The case against comedy was made most effectively by the British writer and painter Wyndham Lewis in his remarkable 1918 novel Tarr, where the protagonist says:
The University of Humour ... that prevails everywhere in England for the formation of youth, provides you with nothing but a first-rate meaning of evading reality. All english training is a system of deadening feeling, a stoic prescription—a humorous stoicism is the anglo-saxon philosophy. Many of the results are excellent; it saves from gush in many cases; in times of crisis or misfortune it is an excellent armour ... But for the sake of this wonderful panacea—english humour—the English sacrifice so much.
Lewis was anti-comedy, but his observations help us appreciate the real role comedy plays in helping to contain pain.
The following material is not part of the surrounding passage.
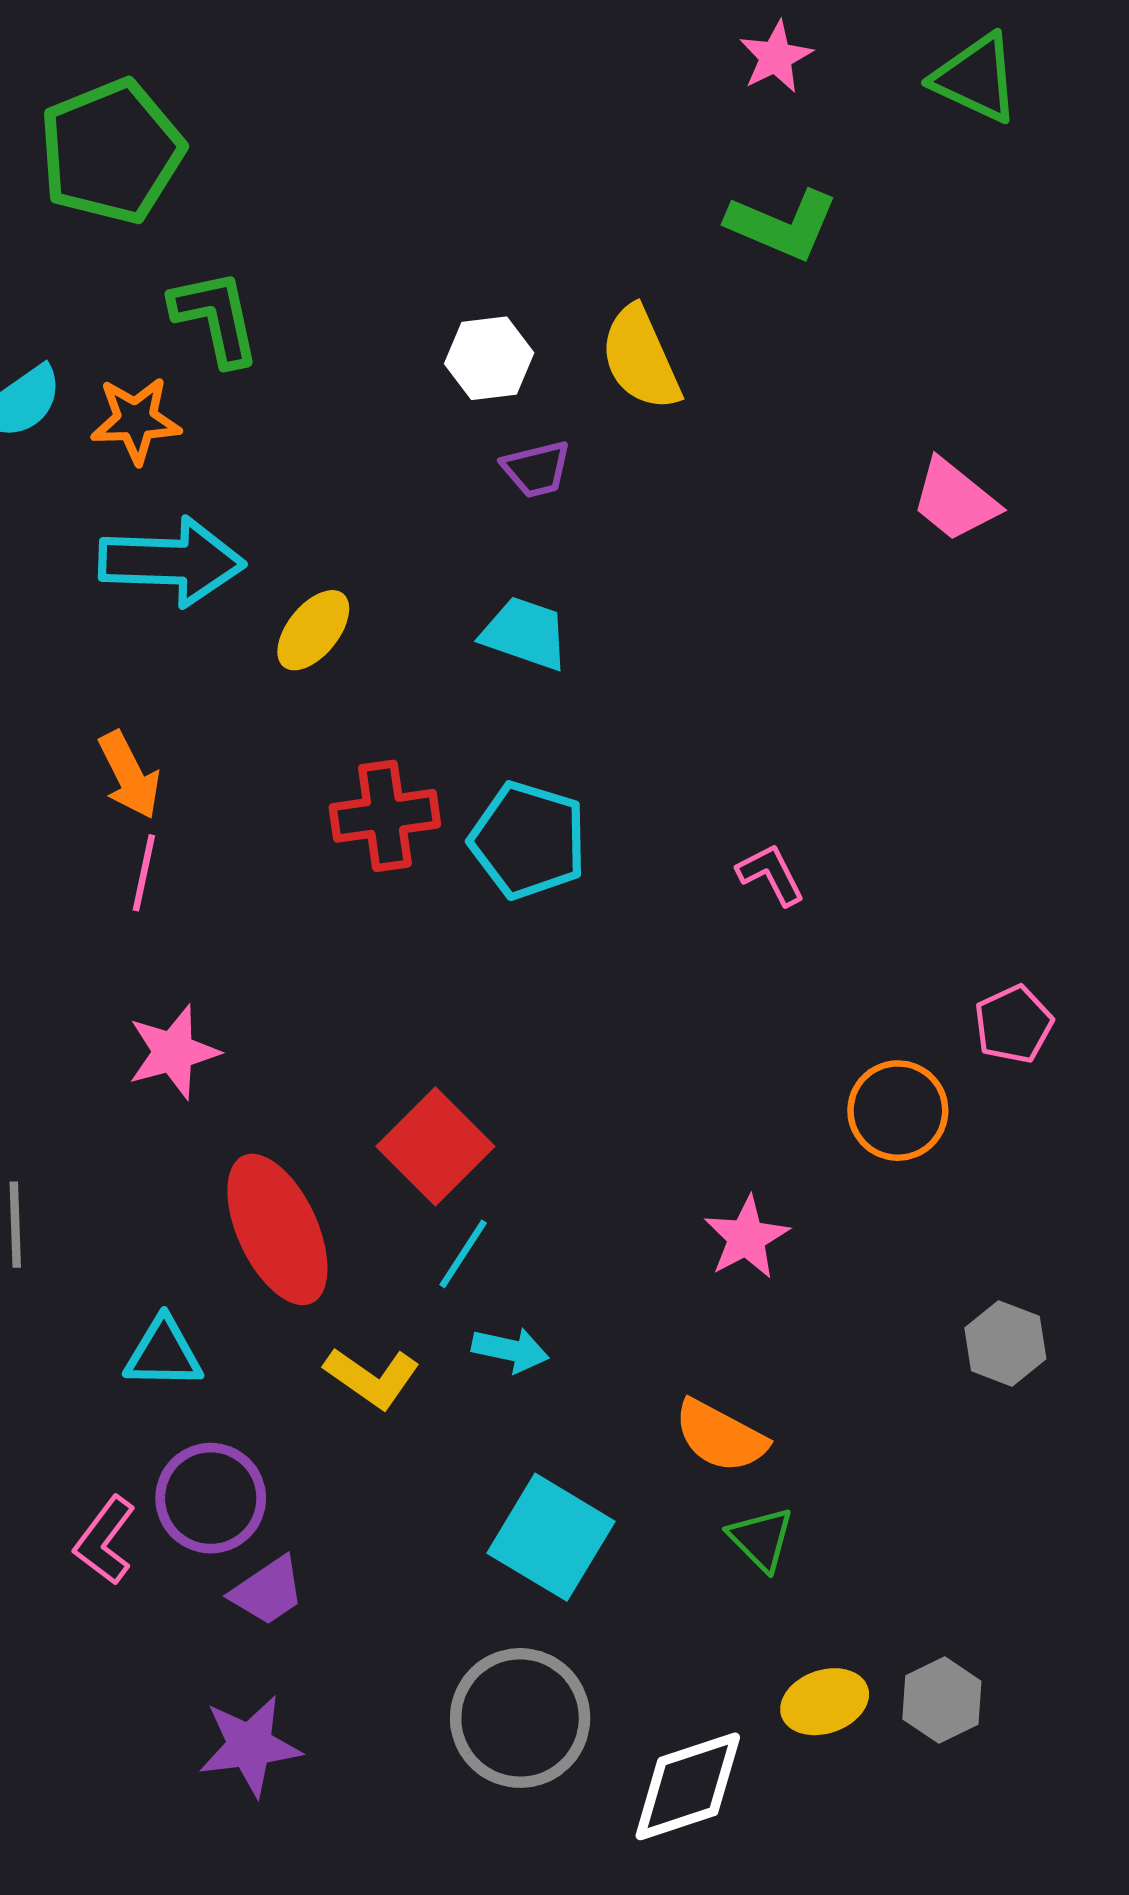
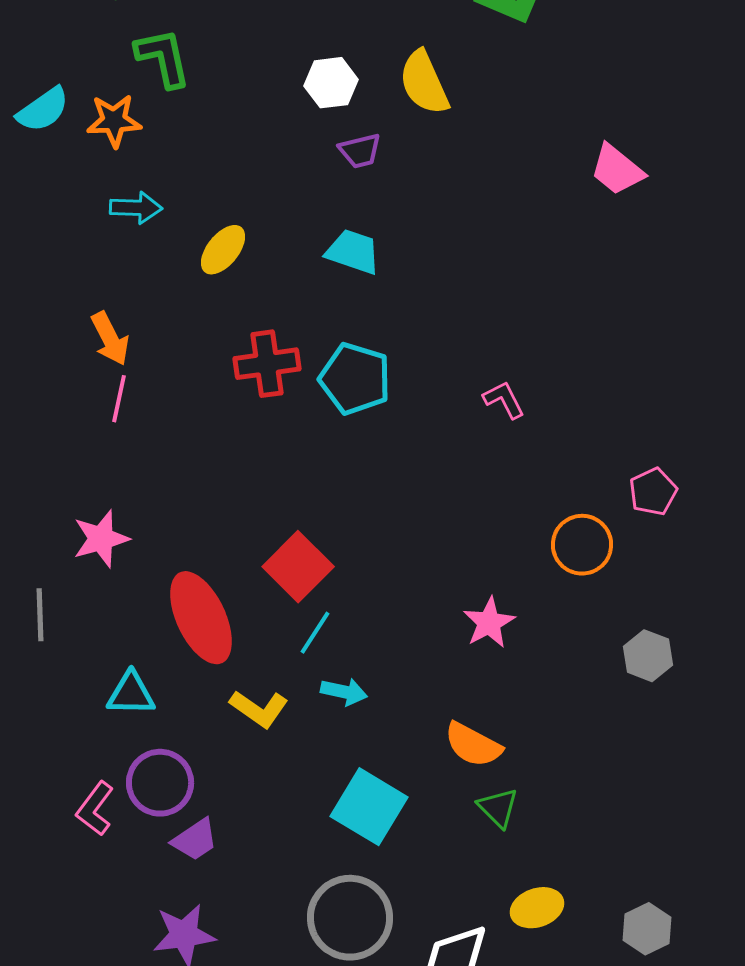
cyan arrow: (172, 562) -> (136, 208), size x0.6
pink star: (173, 1052) -> (101, 539), moved
gray hexagon: (1005, 1343) -> (648, 656), moved
gray hexagon: (942, 1700) -> (647, 929), moved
Mikita Brottman, a humanities professor at the Maryland Institute College of Art, made a similar case in her 2004 book Funny Peculiar: Gershon Legman and the Psychopathology of Humor, where she asked if “it is possible that human laughter is connected not to feelings of good will at all, but to a nexus of deep emotions revolving around fear, aggression, shame, anxiety and neurosis?” (She answered yes.)
If, as Lewis’s protagonist argued, humor is an “armour” against unspeakable feelings, then we need jokes more than ever in the Trump era, as protection from a president whose erratic authoritarianism is deeply scary and upsetting. “I don’t think partisan comedy helps candidates get elected,” Conan writer Laurie Kilmartin told New York magazine recently, “but it does help the audience get through it. John Oliver and Sam Bee are great, but after you finish laughing, you still have to vote.”
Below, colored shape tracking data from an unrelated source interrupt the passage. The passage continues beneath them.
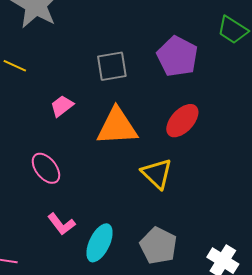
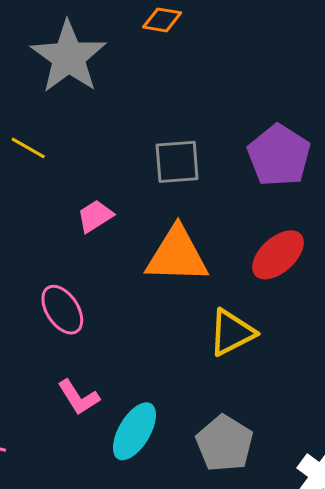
yellow triangle: (157, 173) -> (232, 333), turned 44

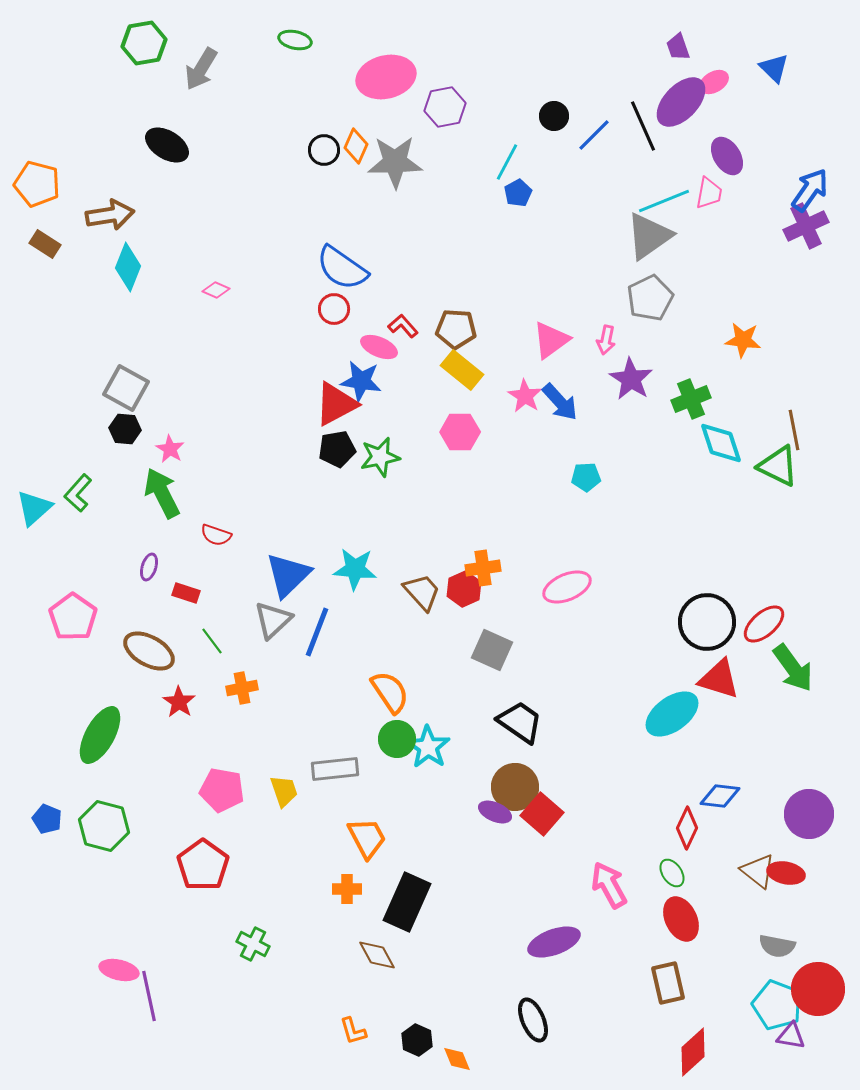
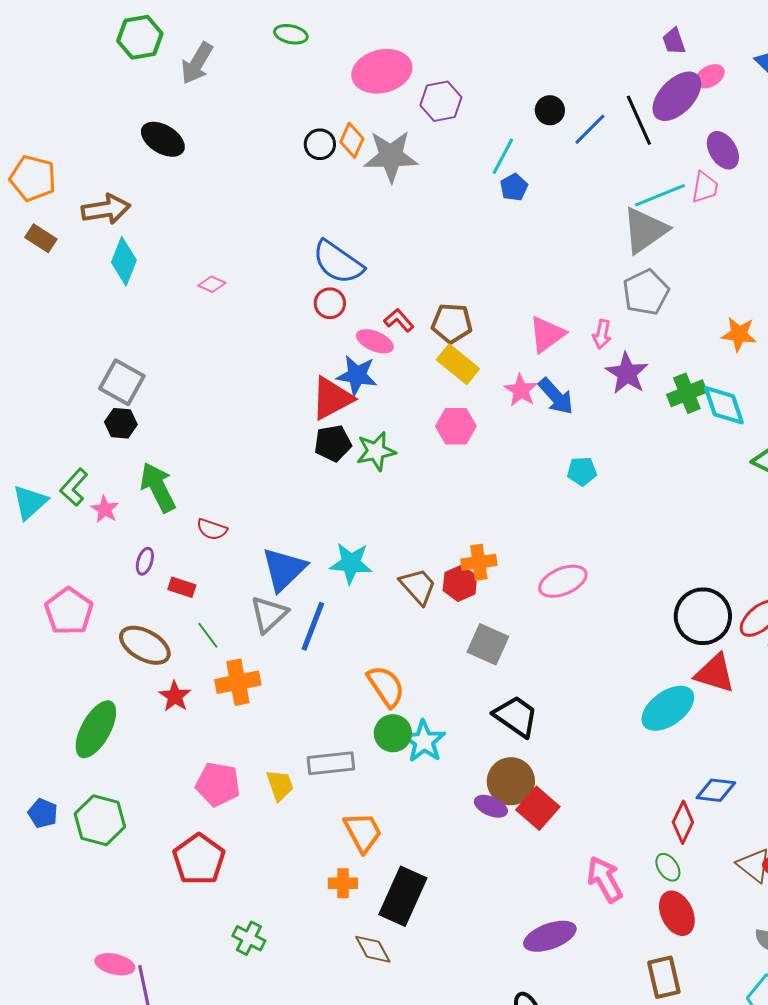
cyan diamond: (721, 443) -> (724, 405), moved
pink star: (170, 449) -> (105, 509), moved
orange cross: (242, 688) -> (238, 682), size x1.4

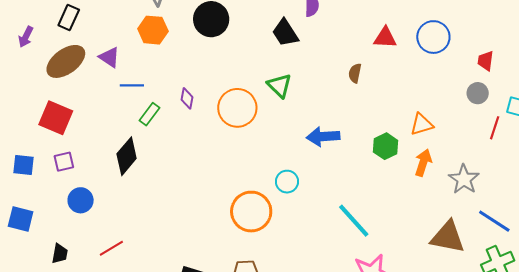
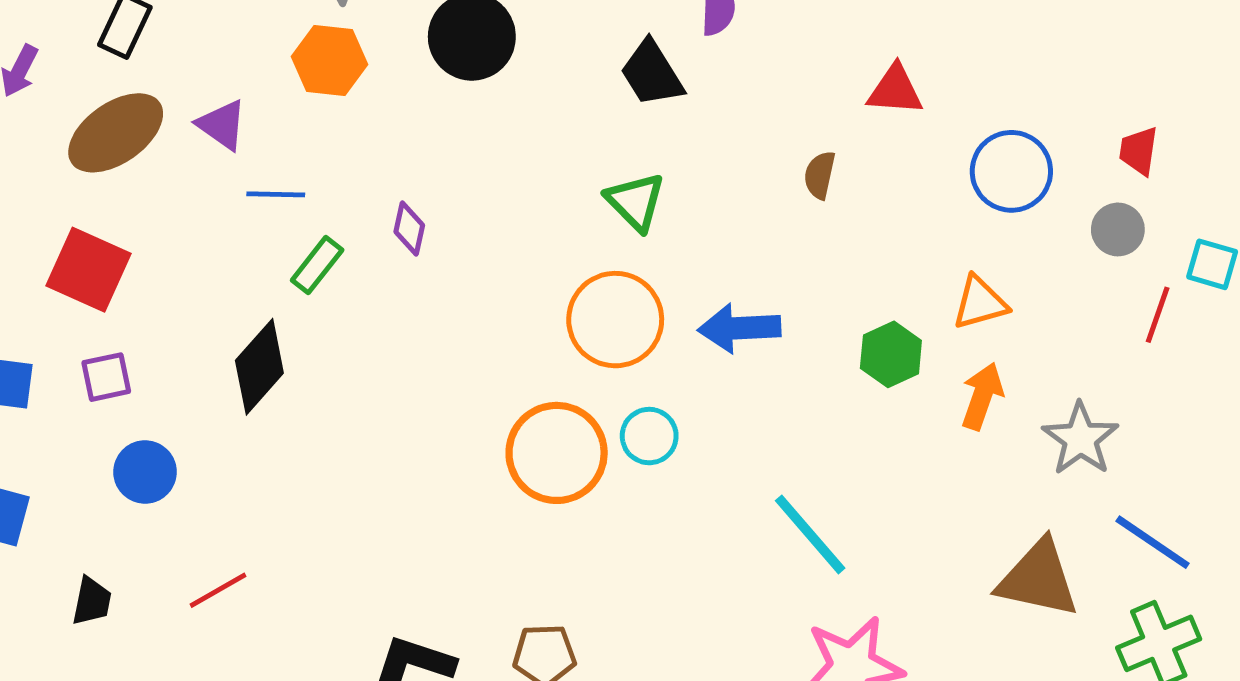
blue circle: (433, 37) -> (1011, 171), moved
orange circle: (237, 108) -> (615, 320), moved
orange circle: (251, 212) -> (557, 453), moved

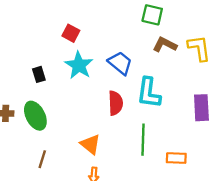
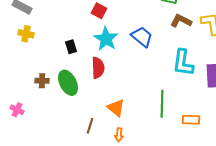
cyan L-shape: (149, 93) -> (183, 63), moved
red semicircle: (116, 103) -> (98, 68), moved
brown line: (42, 159) -> (90, 126), moved

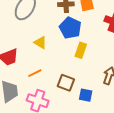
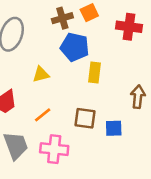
yellow triangle: (40, 43) -> (41, 74), turned -32

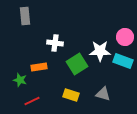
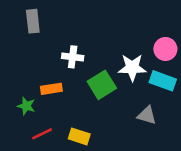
gray triangle: (103, 94) -> (147, 115), moved
yellow rectangle: (71, 95) -> (79, 136), moved

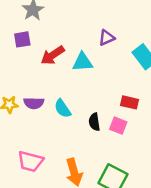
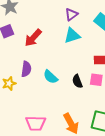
cyan triangle: (83, 62) -> (72, 36), moved
purple semicircle: (34, 103) -> (26, 69), moved, turned -70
Aside from keeping Trump opponents psychologically balanced, jokes have the pleasant side effect of keeping Trump himself unbalanced. As Yahoo TV critic Ken Tucker noted, Saturday Night Live skits increasingly seemed pitched at the narrowest possible niche audience of one: Trump himself. Tucker sees this as a negative:
[T]he McCarthy sketch was a vivid example of the way SNL (along with the cable news channels) are now directing their satire directly at our TV-obsessed president. We, the viewers, have become almost incidental bystanders. That’s one reason the Alec-Baldwin-as-Trump sketches have been falling flat: They’re so stuffed with quotations from Trump emanating from Baldwin’s orange puff-pastry face that writing jokes for the audience to laugh at seems to be a minor concern or abandoned entirely. Just as Baldwin trolls Trump on Twitter, baiting him for attention, so do the SNL sketches yearningly seek Trump’s tweet-censure.
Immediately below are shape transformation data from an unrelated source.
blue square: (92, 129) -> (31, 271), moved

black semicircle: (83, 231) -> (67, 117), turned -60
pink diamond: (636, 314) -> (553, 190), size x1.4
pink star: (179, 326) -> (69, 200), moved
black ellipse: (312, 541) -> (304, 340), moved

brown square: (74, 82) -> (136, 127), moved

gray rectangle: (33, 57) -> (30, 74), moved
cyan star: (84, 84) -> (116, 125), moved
That these jokes aren’t terribly funny—at least not to the same degree as Trump’s own Twitter feed—is almost beside the point. They’re designed not to make the audience laugh, but to make Trump feel like he’s being laughed at. As such, this humor is closer to Trump’s own form of insult comedy than anything else, and perhaps that’s why it so obviously stings him. Trump’s opponents should feel a sort of communal comfort in the knowledge that these jokes are hitting their intended target. Will this comedy help to take down Trump in 2020? Not likely. But will it help us get through the next four years? Most certainly.